Hunter Baker on Sex, Science, and the Left

Hunter Baker on Sex, Science, and the Left October 28, 2009

Hunter Baker is a sharp dude out of Houston Baptist University who just published a piece on the Salvo magazine website entitled “Facts Evasion: When it Comes to Sex, the Left Hates Science.” I commend the piece to you–it’s apologetically quite useful.  Hunter just published The End of Secularism, I might add, which will make you much smarter than you are now if you read it.

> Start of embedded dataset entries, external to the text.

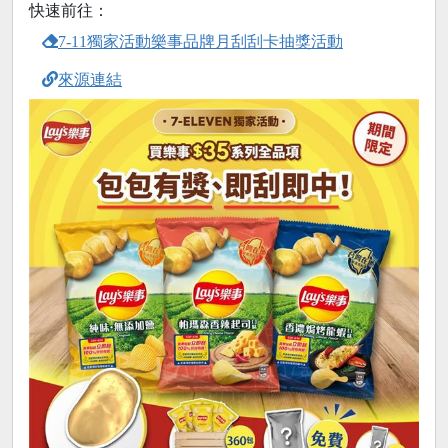
快速前往：
7-11獨家活動樂事品牌月刮刮卡抽獎活動
來源連結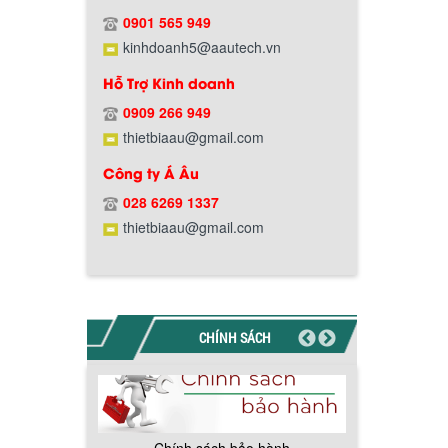
Chính sách giao hàng
0901 565 949
kinhdoanh5@aautech.vn
Hỗ Trợ Kinh doanh
0909 266 949
thietbiaau@gmail.com
Công ty Á Âu
Hướng dẫn thanh toán mua hàng
028 6269 1337
thietbiaau@gmail.com
CHÍNH SÁCH
Chính sách đổi trả hàng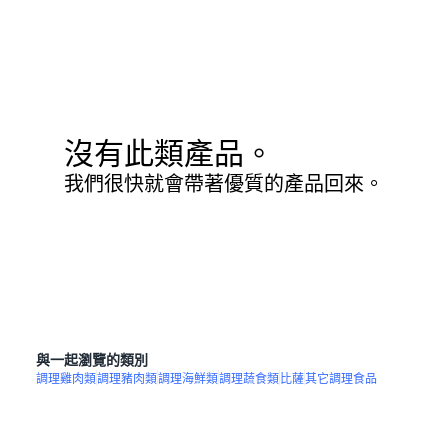
沒有此類產品。
我們很快就會帶著優質的產品回來。
與一起瀏覽的類別
調理雞肉類
調理豬肉類
調理海鮮類
調理蔬食類
比薩
其它調理食品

In Hunter’s article, he takes aim at the common misconception that the political left works from a scientific standpoint on matters of social policy while conservatives work from a merely ideological perspective.  His article makes several excellent points, and I’m going to block quote a big section of it because it is highly worth your time as a thoughtful Christian person engaging cultural matters for the glory of Christ:

How well does it work to encourage promiscuous sex accompanied by birth control pills and condom use? Ask an obstetrician-gynecologist about the incidence of sexually transmitted diseases in young women. The rate is exceptionally high. We may well reap a demographic disaster of infertility down the road. Let’s pray that P. D. James, who wrote The Children of Men, is no prophet.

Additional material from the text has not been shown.